Is the Modern Mass Extinction Overrated? - sus_007
http://nautil.us/issue/53/monsters/is-the-modern-mass-extinction-overrated
======
RingwormOne
Great interview and a fresh perspective.

Life, as in the totality of species on Earth, is incredibly resilient. As much
as we impact the environment, as long as the Earth remains hospitable to us it
will remain hospitable to a huge number of other species. That's enough for
me. I don't worry about a few individual species that grab headlines, I worry
about the long term viability of Earth to host life, and the long term
viability of humanity.

I don't accept equivocation about humanity's place on Earth. We are the
pinnacle of evolution on this planet, because we build.
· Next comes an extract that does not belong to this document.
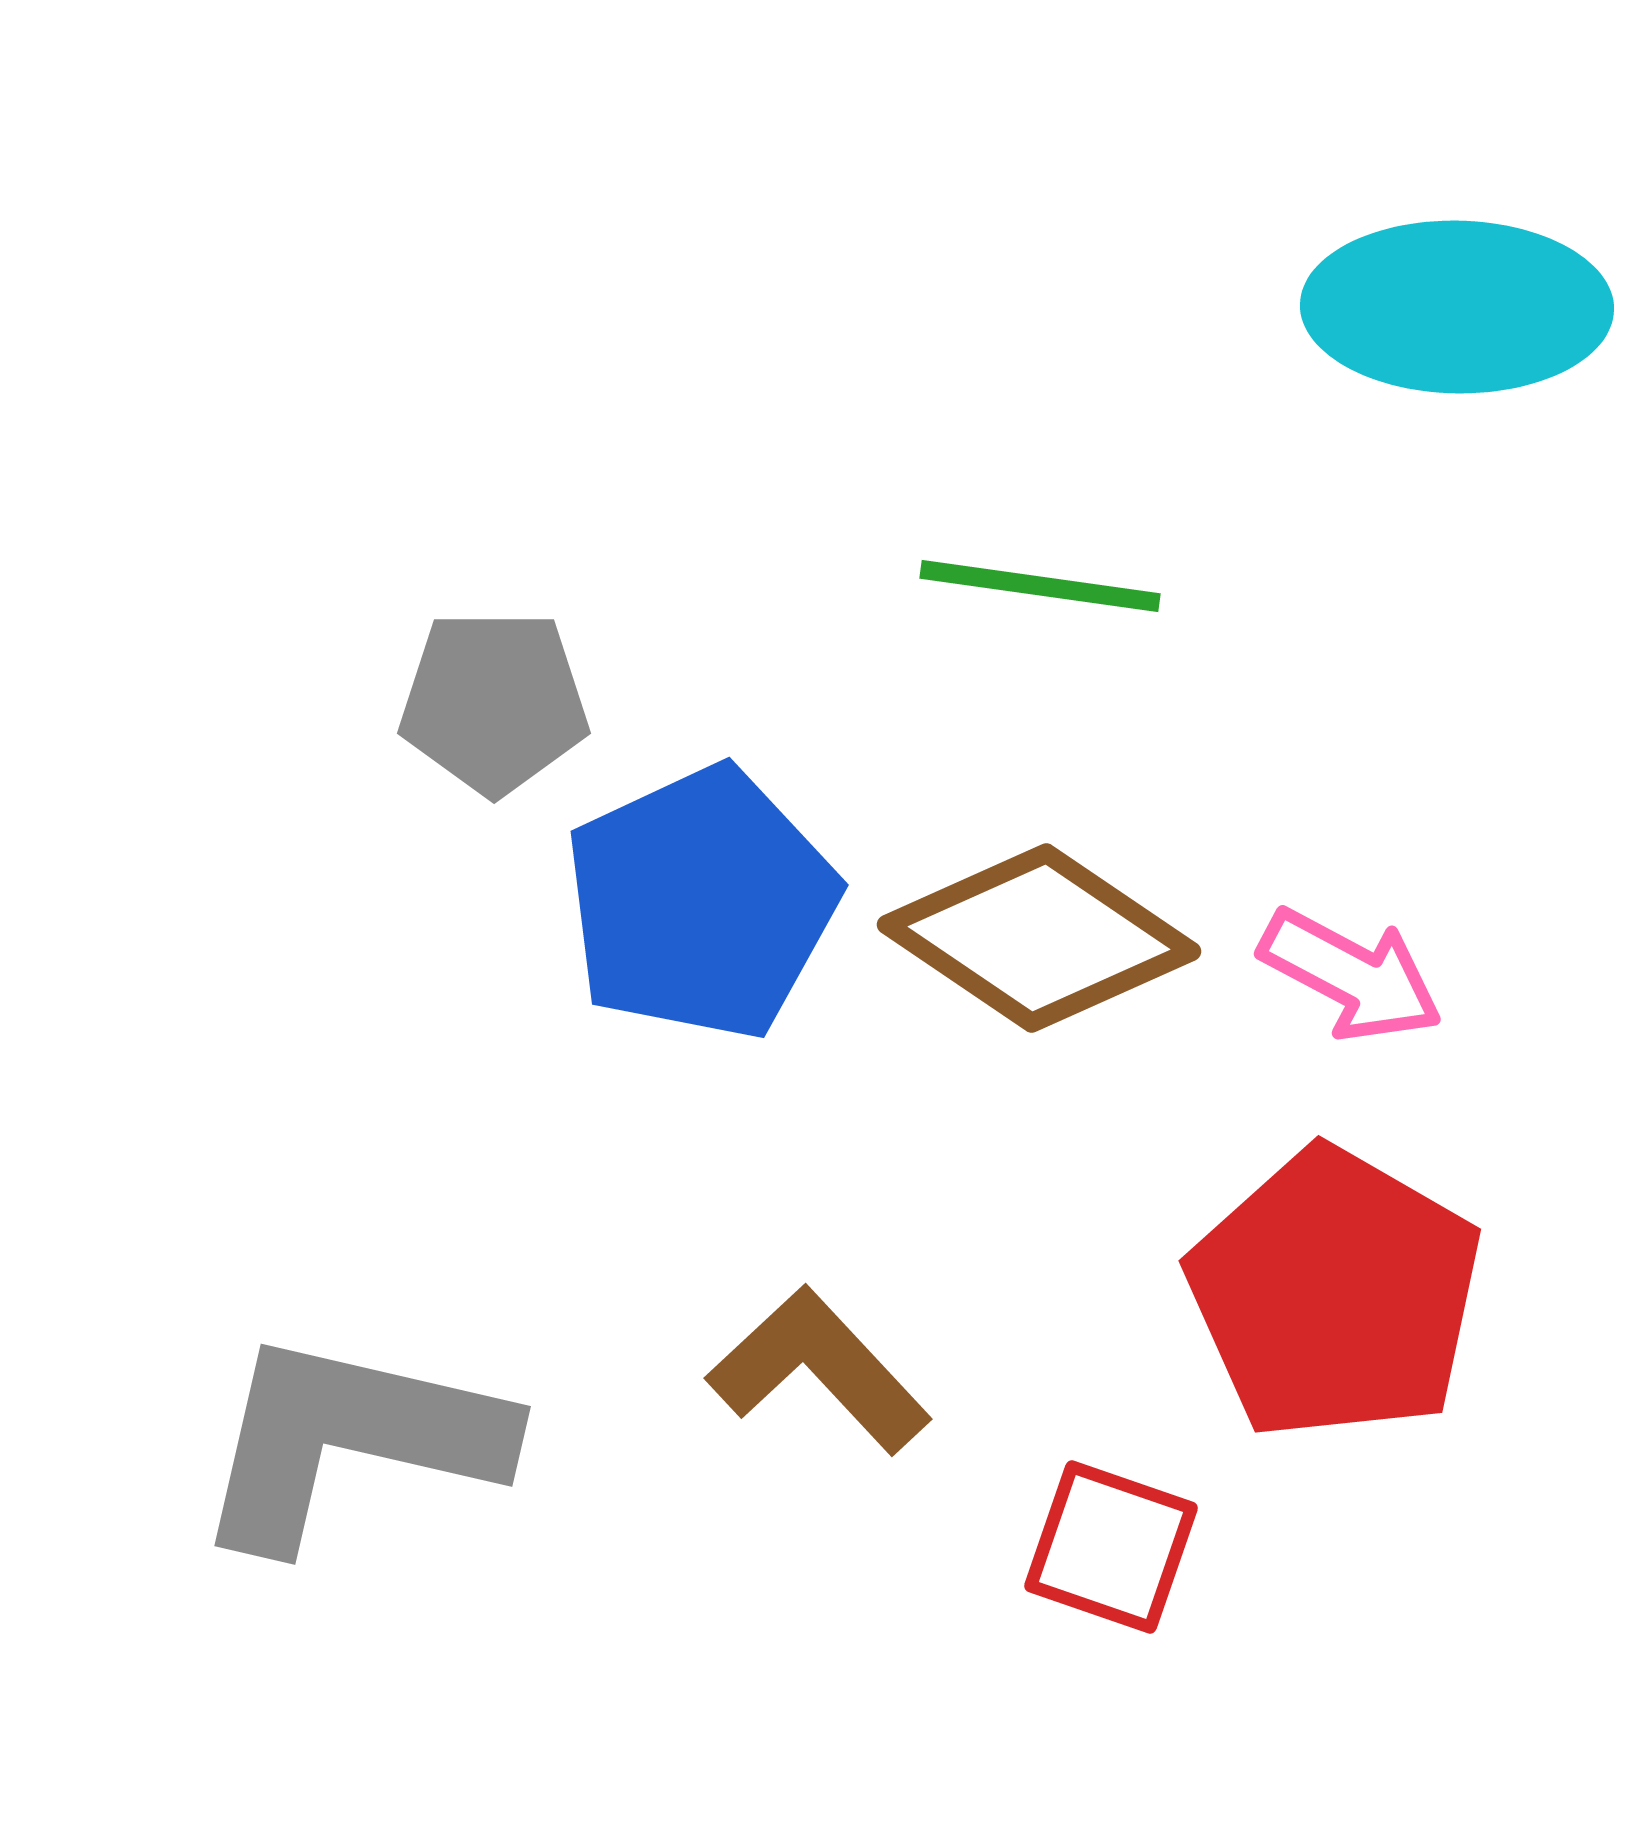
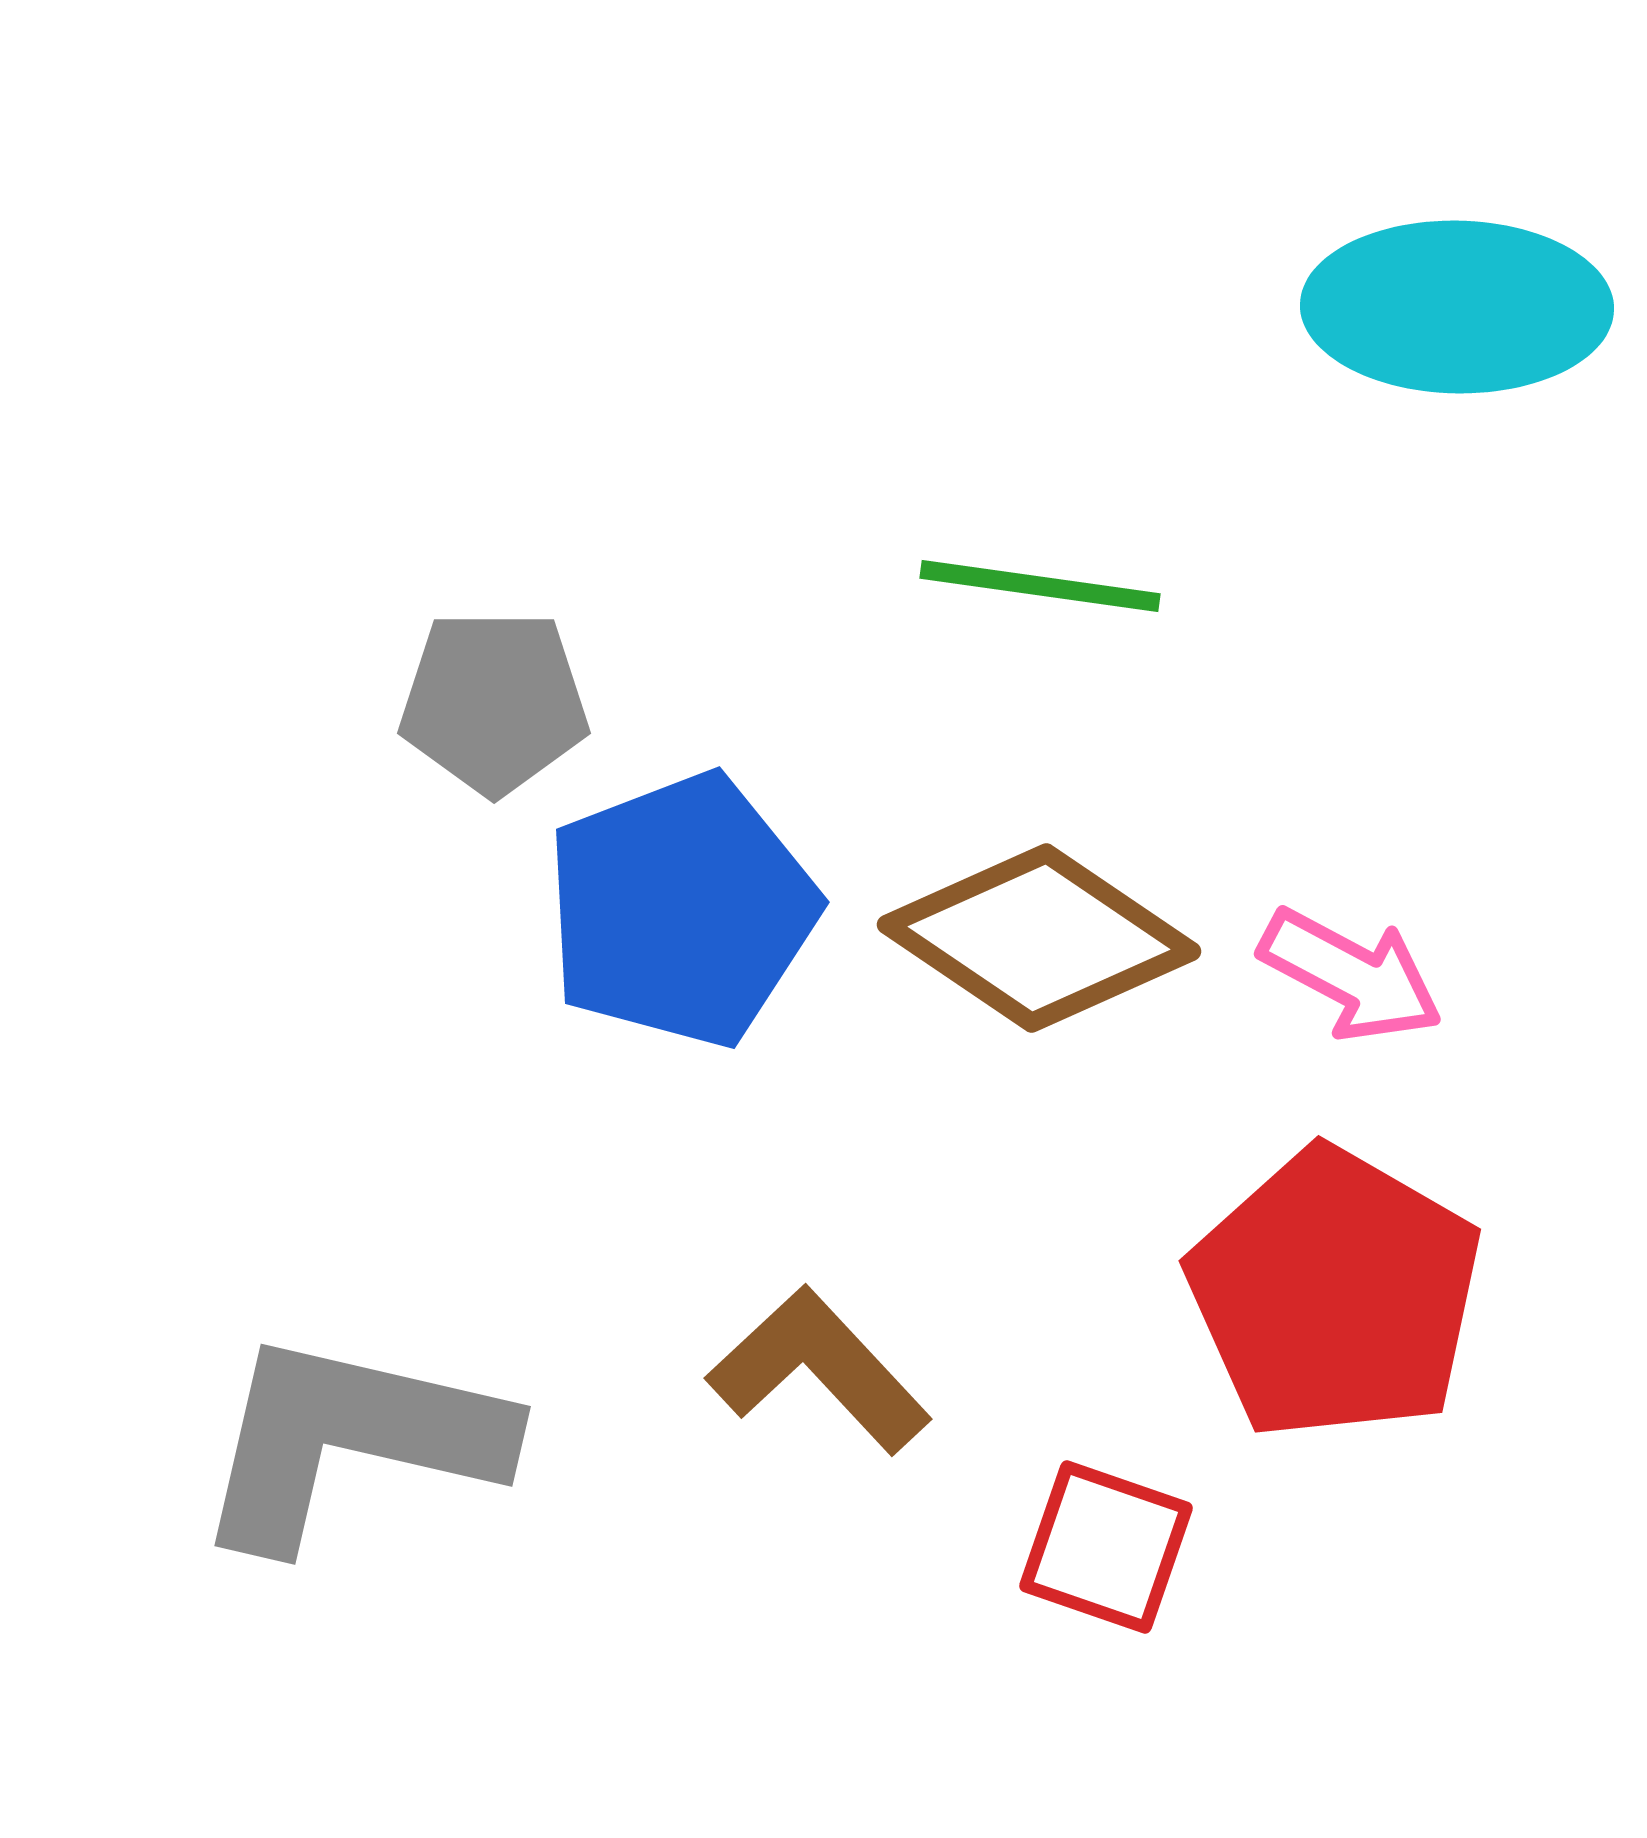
blue pentagon: moved 20 px left, 7 px down; rotated 4 degrees clockwise
red square: moved 5 px left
We build glorious
physical and theoretical structures orders of magnitude greater in complexity
and power than anything else.

Before us life was defined by endless struggle, individuals doing the same
thing their ancestors did until their species were either wiped out or evolved
into other forms that would carry on doing the same thing for millennia. They
understood nothing of the world. They were powerless in the face of nature.

But then humanity comes along, and we take control of our own destiny instead
of being caught under the heel of the uncaring natural world. We shape our own
behavior. We define our own goals. We rocket off this planet into space.

We are Gods, and our ascension only continues.

So I don't waste too much existential anxiety on the fate polar bear.